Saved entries
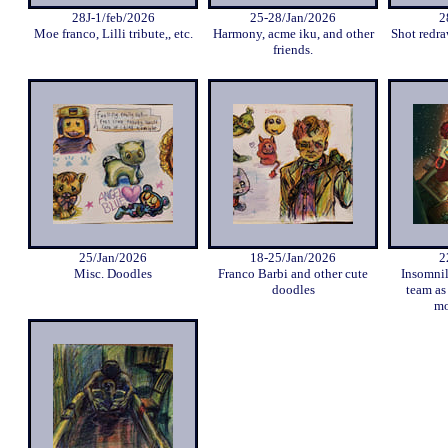
28J-1/feb/2026
25-28/Jan/2026
2
Moe franco, Lilli tribute,, etc.
Harmony, acme iku, and other
Shot redra
friends.
25/Jan/2026
18-25/Jan/2026
2
Misc. Doodles
Franco Barbi and other cute
Insomni
doodles
team as
mo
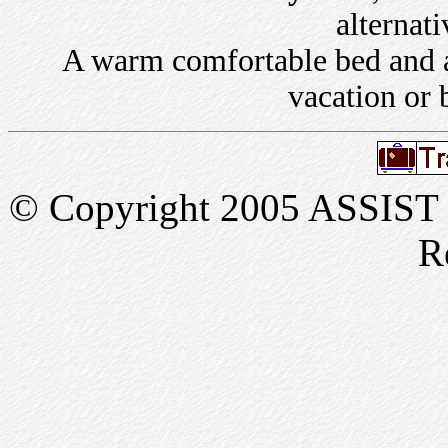
alternati
A warm comfortable bed and a 
vacation or 
© Copyright 2005 ASSIST In
R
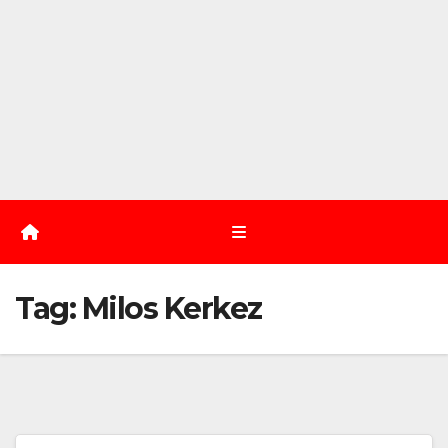
Tag:
Milos Kerkez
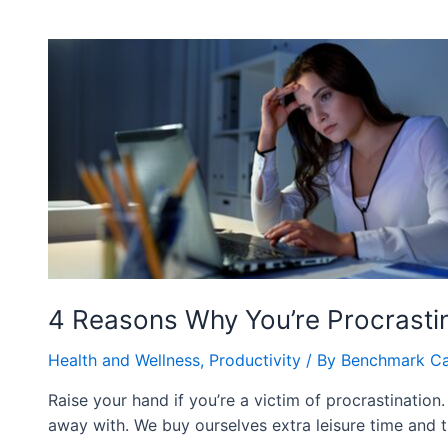
4 Reasons Why You’re Procrasti
Health and Wellness
,
Productivity
/ By
Benchmark C
Raise your hand if you’re a victim of procrastination.
away with. We buy ourselves extra leisure time and t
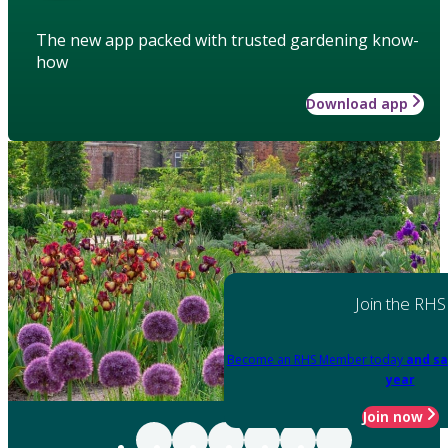
The new app packed with trusted gardening know-
how
Download app
Join the RHS
Become an RHS Member today
and sa
year
Join now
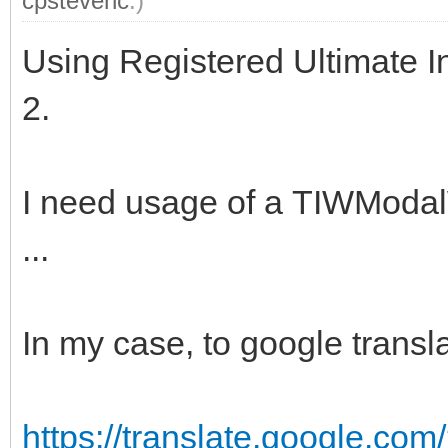
cpstevenc
.)
Using Registered Ultimate I
2.
I need usage of a TIWModa
...
In my case, to google transla
https://translate.google.c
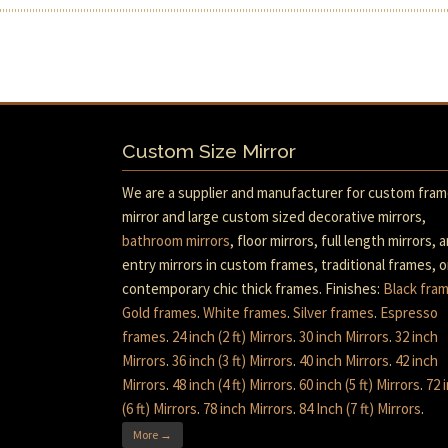
Custom Size Mirror
We are a supplier and manufacturer for custom fra
mirror and large custom sized decorative mirrors,
bathroom mirrors
, floor mirrors, full length mirrors, 
entry mirrors in custom frames, traditional frames, o
contemporary chic thick frames. Finishes:
Black fra
Gold frames
.
White frames
.
Silver frames
.
Espresso
frames
.
24 inch (2 ft) Mirrors
.
30 inch Mirrors
.
32 inch
Mirrors
.
36 inch (3 ft) Mirrors
.
40 inch Mirrors
.
42 inch
Mirrors
.
48 inch (4 ft) Mirrors
.
60 inch (5 ft) Mirrors
.
72 
(6 ft) Mirrors
.
78 inch Mirrors
.
84 Inch (7 ft) Mirrors
.
More →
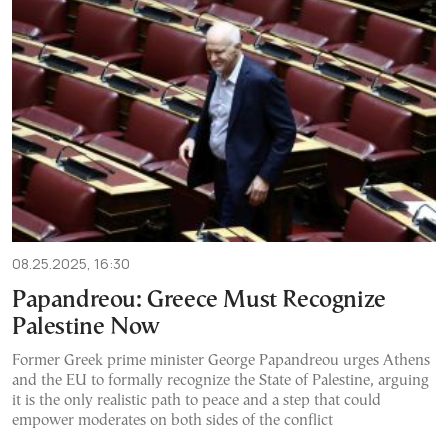
08.25.2025, 16:30
Papandreou: Greece Must Recognize
Palestine Now
Former Greek prime minister George Papandreou urges Athens
and the EU to formally recognize the State of Palestine, arguing
it is the only realistic path to peace and a step that could
empower moderates on both sides of the conflict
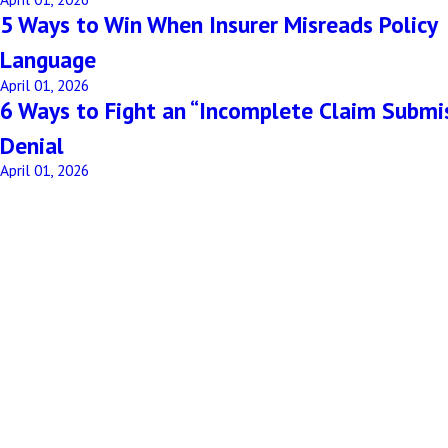
5 Ways to Win When Insurer Misreads Policy
Language
April 01, 2026
6 Ways to Fight an “Incomplete Claim Submi
Denial
April 01, 2026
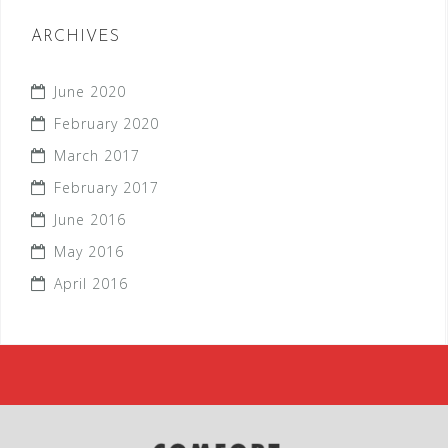
ARCHIVES
June 2020
February 2020
March 2017
February 2017
June 2016
May 2016
April 2016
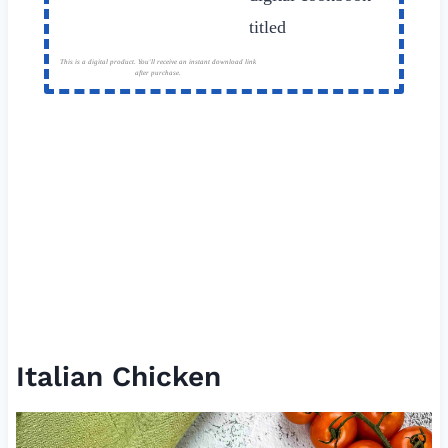
This is a digital product. You'll receive an instant download link
after purchase.
Italian Chicken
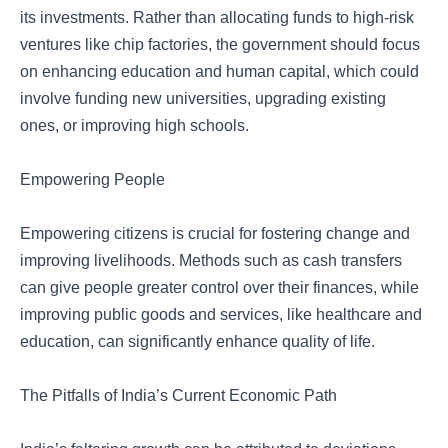
its investments. Rather than allocating funds to high-risk
ventures like chip factories, the government should focus
on enhancing education and human capital, which could
involve funding new universities, upgrading existing
ones, or improving high schools.
Empowering People
Empowering citizens is crucial for fostering change and
improving livelihoods. Methods such as cash transfers
can give people greater control over their finances, while
improving public goods and services, like healthcare and
education, can significantly enhance quality of life.
The Pitfalls of India’s Current Economic Path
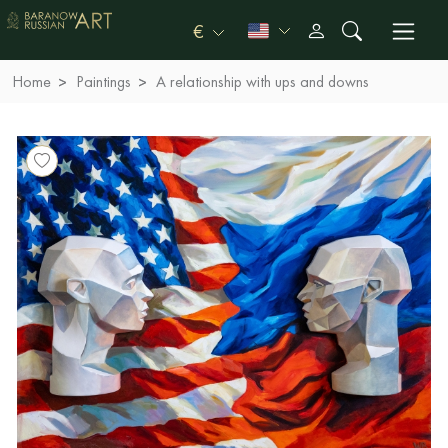
€
Home
Paintings
A relationship with ups and downs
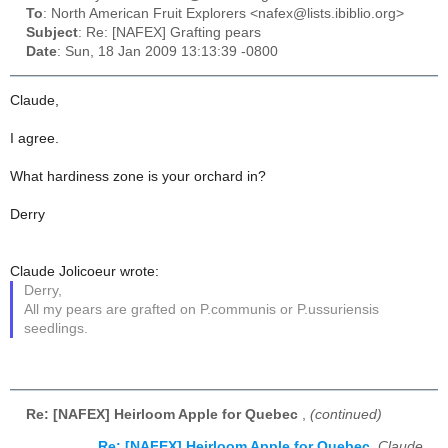
To
: North American Fruit Explorers <nafex@lists.ibiblio.org>
Subject
: Re: [NAFEX] Grafting pears
Date
: Sun, 18 Jan 2009 13:13:39 -0800
Claude,
I agree.
What hardiness zone is your orchard in?
Derry
Claude Jolicoeur wrote:
Derry,
All my pears are grafted on P.communis or P.ussuriensis
seedlings.
Re: [NAFEX] Heirloom Apple for Quebec
,
(continued)
Re: [NAFEX] Heirloom Apple for Quebec
,
Claude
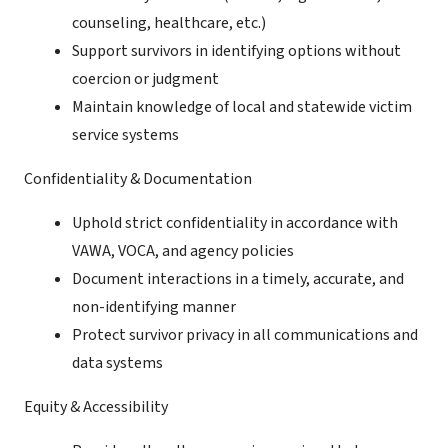
counseling, healthcare, etc.)
Support survivors in identifying options without
coercion or judgment
Maintain knowledge of local and statewide victim
service systems
Confidentiality & Documentation
Uphold strict confidentiality in accordance with
VAWA, VOCA, and agency policies
Document interactions in a timely, accurate, and
non-identifying manner
Protect survivor privacy in all communications and
data systems
Equity & Accessibility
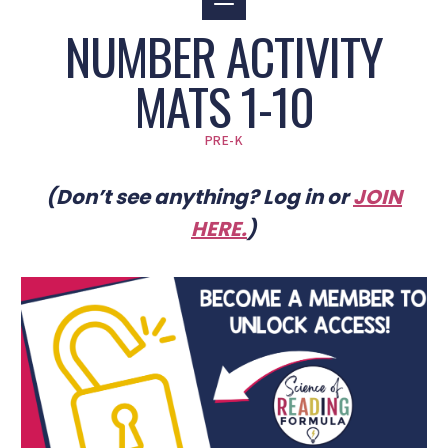
NUMBER ACTIVITY
MATS 1-10
PRE-K
(Don’t see anything? Log in or
JOIN
HERE
.
)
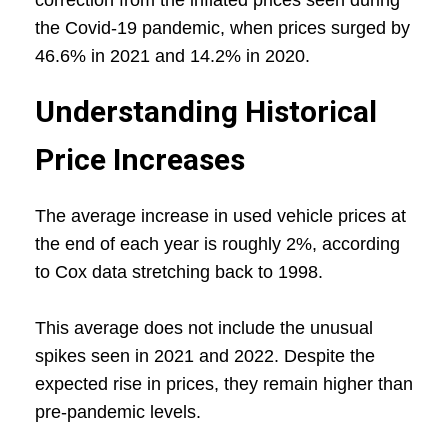
correction from the inflated prices seen during
the Covid-19 pandemic, when prices surged by
46.6% in 2021 and 14.2% in 2020.
Understanding Historical
Price Increases
The average increase in used vehicle prices at
the end of each year is roughly 2%, according
to Cox data stretching back to 1998.
This average does not include the unusual
spikes seen in 2021 and 2022. Despite the
expected rise in prices, they remain higher than
pre-pandemic levels.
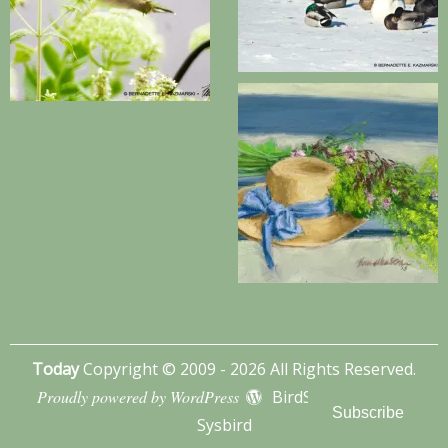
Today
Copyright © 2009 - 2026 All Rights Reserved.
Proudly powered by WordPress
BirdSITE theme by
Subscribe
Sysbird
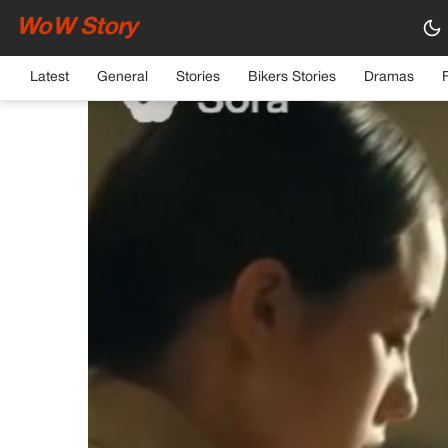
WoW Story
HOME
›
GENERAL
Latest
General
Stories
Bikers Stories
Dramas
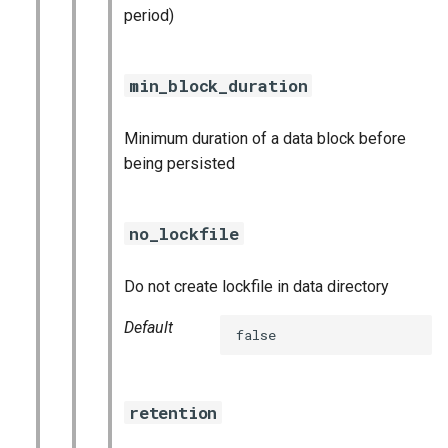
period)
min_block_duration
Minimum duration of a data block before
being persisted
no_lockfile
Do not create lockfile in data directory
Default
false
retention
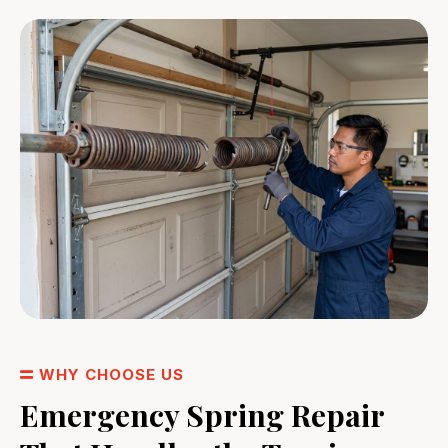
WHY CHOOSE US
Emergency Spring Repair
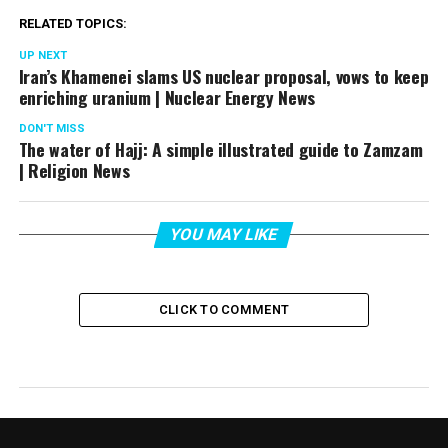
RELATED TOPICS:
UP NEXT
Iran’s Khamenei slams US nuclear proposal, vows to keep
enriching uranium | Nuclear Energy News
DON'T MISS
The water of Hajj: A simple illustrated guide to Zamzam
| Religion News
YOU MAY LIKE
CLICK TO COMMENT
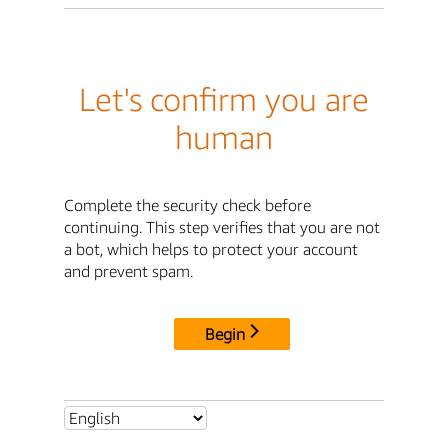
Let's confirm you are
human
Complete the security check before
continuing. This step verifies that you are not
a bot, which helps to protect your account
and prevent spam.
Begin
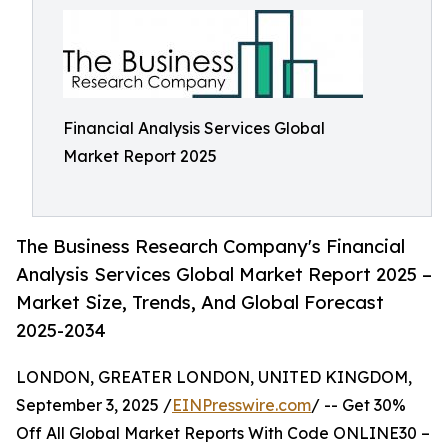
Financial Analysis Services Global
Market Report 2025
The Business Research Company's Financial
Analysis Services Global Market Report 2025 –
Market Size, Trends, And Global Forecast
2025-2034
LONDON, GREATER LONDON, UNITED KINGDOM,
September 3, 2025 /
EINPresswire.com
/ -- Get 30%
Off All Global Market Reports With Code ONLINE30 –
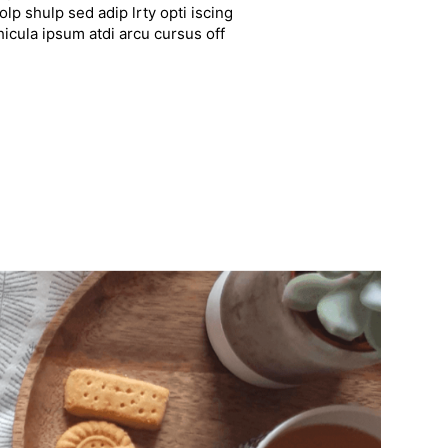
lp shulp sed adip lrty opti iscing
hicula ipsum atdi arcu cursus off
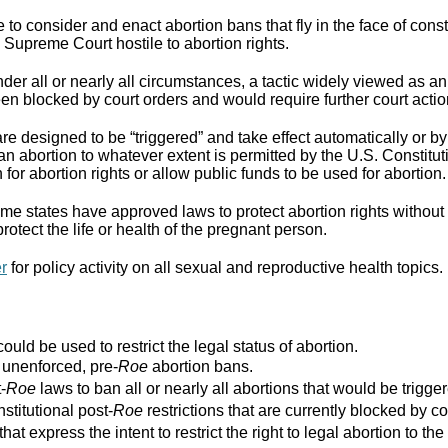
to consider and enact abortion bans that fly in the face of cons
Supreme Court hostile to abortion rights.
er all or nearly all circumstances, a tactic widely viewed as an
n blocked by court orders and would require further court actio
re designed to be “triggered” and take effect automatically or by 
ban abortion to whatever extent is permitted by the U.S. Constitut
for abortion rights or allow public funds to be used for abortion.
e states have approved laws to protect abortion rights without 
rotect the life or health of the pregnant person.
er
for policy activity on all sexual and reproductive health topics.
ould be used to restrict the legal status of abortion.
r unenforced, pre-
Roe
abortion bans.
-
Roe
laws to ban all or nearly all abortions that would be trigger
stitutional post-
Roe
restrictions that are currently blocked by co
that express the intent to restrict the right to legal abortion t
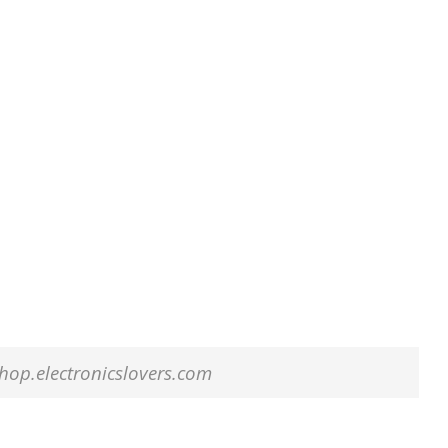
 shop.electronicslovers.com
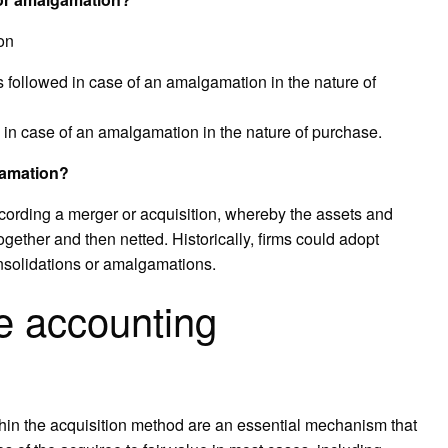
on
s followed in case of an amalgamation in the nature of
in case of an amalgamation in the nature of purchase.
gamation?
recording a merger or acquisition, whereby the assets and
gether and then netted. Historically, firms could adopt
onsolidations or amalgamations.
e accounting
hin the acquisition method are an essential mechanism that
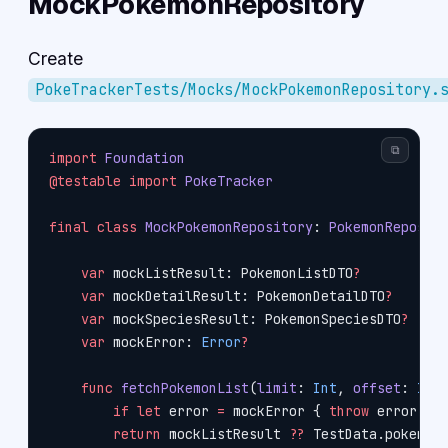
MockPokemonRepository
Create
PokeTrackerTests/Mocks/MockPokemonRepository.
⧉
import
 Foundation
@testable
 import
 PokeTracker
final
 class
 MockPokemonRepository
: 
PokemonReposit
    var
 mockListResult: PokemonListDTO
?
    var
 mockDetailResult: PokemonDetailDTO
?
    var
 mockSpeciesResult: PokemonSpeciesDTO
?
    var
 mockError: 
Error
?
    func
 fetchPokemonList
(
limit
: 
Int
, 
offset
: 
Int
        if
 let
 error 
=
 mockError { 
throw
 error }
        return
 mockListResult 
??
 TestData.pokemon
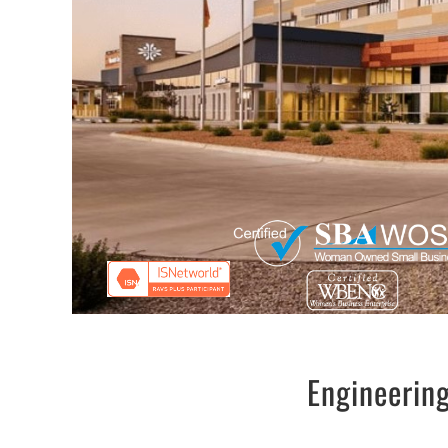
Engineering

What you should do - Reproduce the data in full. Do not carry over any picture.

Response -
28J-1/feb/2026
25-28/Jan/2026
2
Moe franco, Lilli tribute,, etc.
Harmony, acme iku, and other
Shot redra
friends.
25/Jan/2026
18-25/Jan/2026
2
Misc. Doodles
Franco Barbi and other cute
Insomni
doodles
team as
mo
alternati
A warm comfortable bed and a 
vacation or 
© Copyright 2005 ASSIST In
R
Tag:
Milos Kerkez
4 Reasons Why You’re Procrasti
Health and Wellness
,
Productivity
/ By
Benchmark C
Raise your hand if you’re a victim of procrastination.
away with. We buy ourselves extra leisure time and t
The new app packed with trusted gardening know-
how
Download app
Join the RHS
Become an RHS Member today
and sa
year
Join now
cpstevenc
.)
Using Registered Ultimate I
2.
I need usage of a TIWModa
...
In my case, to google transla
https://translate.google.c
Custom Size Mirror
We are a supplier and manufacturer for custom fra
mirror and large custom sized decorative mirrors,
bathroom mirrors
, floor mirrors, full length mirrors, 
entry mirrors in custom frames, traditional frames, o
contemporary chic thick frames. Finishes:
Black fra
Gold frames
.
White frames
.
Silver frames
.
Espresso
frames
.
24 inch (2 ft) Mirrors
.
30 inch Mirrors
.
32 inch
Mirrors
.
36 inch (3 ft) Mirrors
.
40 inch Mirrors
.
42 inch
Mirrors
.
48 inch (4 ft) Mirrors
.
60 inch (5 ft) Mirrors
.
72 
(6 ft) Mirrors
.
78 inch Mirrors
.
84 Inch (7 ft) Mirrors
.
More →
08.25.2025, 16:30
Papandreou: Greece Must Recognize
Palestine Now
Former Greek prime minister George Papandreou urges Athens
and the EU to formally recognize the State of Palestine, arguing
it is the only realistic path to peace and a step that could
empower moderates on both sides of the conflict
5 Ways to Win When Insurer Misreads Policy
Language
April 01, 2026
6 Ways to Fight an “Incomplete Claim Submi
Denial
April 01, 2026
ARCHIVES
June 2020
February 2020
March 2017
February 2017
June 2016
May 2016
April 2016
This is a digital product. You'll receive an instant download link
after purchase.
Italian Chicken
its investments. Rather than allocating funds to high-risk
ventures like chip factories, the government should focus
on enhancing education and human capital, which could
involve funding new universities, upgrading existing
ones, or improving high schools.
Empowering People
Empowering citizens is crucial for fostering change and
improving livelihoods. Methods such as cash transfers
can give people greater control over their finances, while
improving public goods and services, like healthcare and
education, can significantly enhance quality of life.
The Pitfalls of India’s Current Economic Path
€
Home
Paintings
A relationship with ups and downs
To
: North American Fruit Explorers <nafex@lists.ibiblio.org>
Subject
: Re: [NAFEX] Grafting pears
Date
: Sun, 18 Jan 2009 13:13:39 -0800
Claude,
I agree.
What hardiness zone is your orchard in?
Derry
Claude Jolicoeur wrote:
Derry,
All my pears are grafted on P.communis or P.ussuriensis
seedlings.
Re: [NAFEX] Heirloom Apple for Quebec
,
(continued)
Re: [NAFEX] Heirloom Apple for Quebec
,
Claude
counseling, healthcare, etc.)
Support survivors in identifying options without
coercion or judgment
Maintain knowledge of local and statewide victim
service systems
Confidentiality & Documentation
Uphold strict confidentiality in accordance with
VAWA, VOCA, and agency policies
Document interactions in a timely, accurate, and
non-identifying manner
Protect survivor privacy in all communications and
data systems
Equity & Accessibility
NUMBER ACTIVITY
MATS 1-10
PRE-K
(Don’t see anything? Log in or
JOIN
HERE
.
)
correction from the inflated prices seen during
the Covid-19 pandemic, when prices surged by
46.6% in 2021 and 14.2% in 2020.
Understanding Historical
Price Increases
The average increase in used vehicle prices at
the end of each year is roughly 2%, according
to Cox data stretching back to 1998.
This average does not include the unusual
spikes seen in 2021 and 2022. Despite the
expected rise in prices, they remain higher than
pre-pandemic levels.
Today
Copyright © 2009 - 2026 All Rights Reserved.
Proudly powered by WordPress
BirdSITE theme by
Subscribe
Sysbird
WoW Story
HOME
›
GENERAL
Latest
General
Stories
Bikers Stories
Dramas
period)
min_block_duration
Minimum duration of a data block before
being persisted
no_lockfile
Do not create lockfile in data directory
Default
false
retention
WHY CHOOSE US
Emergency Spring Repair
RELATED TOPICS:
UP NEXT
Iran’s Khamenei slams US nuclear proposal, vows to keep
enriching uranium | Nuclear Energy News
DON'T MISS
The water of Hajj: A simple illustrated guide to Zamzam
| Religion News
YOU MAY LIKE
CLICK TO COMMENT
Let's confirm you are
human
Complete the security check before
continuing. This step verifies that you are not
a bot, which helps to protect your account
and prevent spam.
Begin
Financial Analysis Services Global
Market Report 2025
The Business Research Company's Financial
Analysis Services Global Market Report 2025 –
Market Size, Trends, And Global Forecast
2025-2034
LONDON, GREATER LONDON, UNITED KINGDOM,
September 3, 2025 /
EINPresswire.com
/ -- Get 30%
Off All Global Market Reports With Code ONLINE30 –
lp shulp sed adip lrty opti iscing
hicula ipsum atdi arcu cursus off
to consider and enact abortion bans that fly in the face of cons
Supreme Court hostile to abortion rights.
er all or nearly all circumstances, a tactic widely viewed as an
n blocked by court orders and would require further court actio
re designed to be “triggered” and take effect automatically or by 
ban abortion to whatever extent is permitted by the U.S. Constitut
for abortion rights or allow public funds to be used for abortion.
e states have approved laws to protect abortion rights without 
rotect the life or health of the pregnant person.
er
for policy activity on all sexual and reproductive health topics.
ould be used to restrict the legal status of abortion.
r unenforced, pre-
Roe
abortion bans.
-
Roe
laws to ban all or nearly all abortions that would be trigger
stitutional post-
Roe
restrictions that are currently blocked by co
that express the intent to restrict the right to legal abortion t
 shop.electronicslovers.com
on
s followed in case of an amalgamation in the nature of
in case of an amalgamation in the nature of purchase.
gamation?
recording a merger or acquisition, whereby the assets and
gether and then netted. Historically, firms could adopt
onsolidations or amalgamations.
e accounting
hin the acquisition method are an essential mechanism that
MockPokemonRepository
Create
PokeTrackerTests/Mocks/MockPokemonRepository.
⧉
import
 Foundation
@testable
 import
 PokeTracker
final
 class
 MockPokemonRepository
: 
PokemonReposit
    var
 mockListResult: PokemonListDTO
?
    var
 mockDetailResult: PokemonDetailDTO
?
    var
 mockSpeciesResult: PokemonSpeciesDTO
?
    var
 mockError: 
Error
?
    func
 fetchPokemonList
(
limit
: 
Int
, 
offset
: 
Int
        if
 let
 error 
=
 mockError { 
throw
 error }
        return
 mockListResult 
??
 TestData.pokemon
Engineering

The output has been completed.